- EXERCISE DETAILS: Only the text should come through, so restate the listing exactly and drop its images.

- INFORMATION SHOWN:
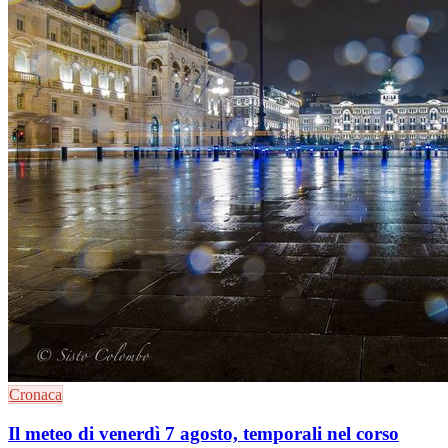
Cronaca
Il meteo di venerdì 7 agosto, temporali nel corso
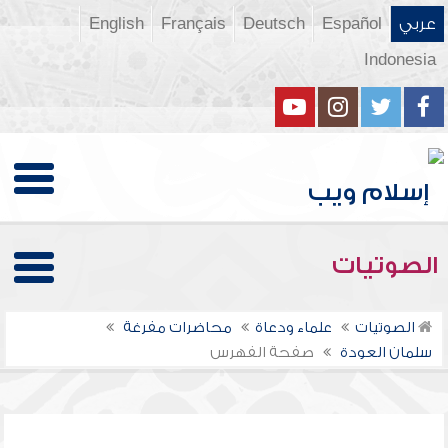
عربي
Español
Deutsch
Français
English
Indonesia
الصوتيات
الصوتيات
علماء ودعاة
محاضرات مفرغة
سلمان العودة
صفحة الفهرس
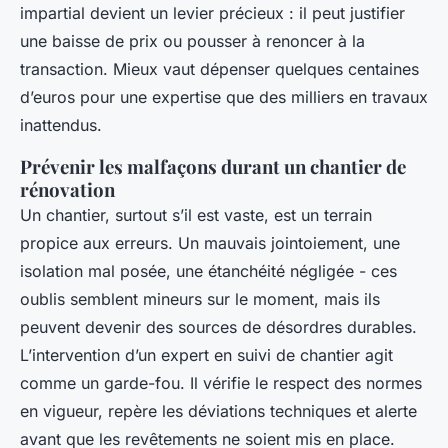
impartial devient un levier précieux : il peut justifier
une baisse de prix ou pousser à renoncer à la
transaction. Mieux vaut dépenser quelques centaines
d’euros pour une expertise que des milliers en travaux
inattendus.
Prévenir les malfaçons durant un chantier de
rénovation
Un chantier, surtout s’il est vaste, est un terrain
propice aux erreurs. Un mauvais jointoiement, une
isolation mal posée, une étanchéité négligée - ces
oublis semblent mineurs sur le moment, mais ils
peuvent devenir des sources de désordres durables.
L’intervention d’un expert en suivi de chantier agit
comme un garde-fou. Il vérifie le respect des normes
en vigueur, repère les déviations techniques et alerte
avant que les revêtements ne soient mis en place.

- ANSWER:
Cronaca
Il meteo di venerdì 7 agosto, temporali nel corso
عربي
Español
Deutsch
Français
English
Indonesia
الصوتيات
الصوتيات
علماء ودعاة
محاضرات مفرغة
سلمان العودة
صفحة الفهرس
impartial devient un levier précieux : il peut justifier
une baisse de prix ou pousser à renoncer à la
transaction. Mieux vaut dépenser quelques centaines
d’euros pour une expertise que des milliers en travaux
inattendus.
Prévenir les malfaçons durant un chantier de
rénovation
Un chantier, surtout s’il est vaste, est un terrain
propice aux erreurs. Un mauvais jointoiement, une
isolation mal posée, une étanchéité négligée - ces
oublis semblent mineurs sur le moment, mais ils
peuvent devenir des sources de désordres durables.
L’intervention d’un expert en suivi de chantier agit
comme un garde-fou. Il vérifie le respect des normes
en vigueur, repère les déviations techniques et alerte
avant que les revêtements ne soient mis en place.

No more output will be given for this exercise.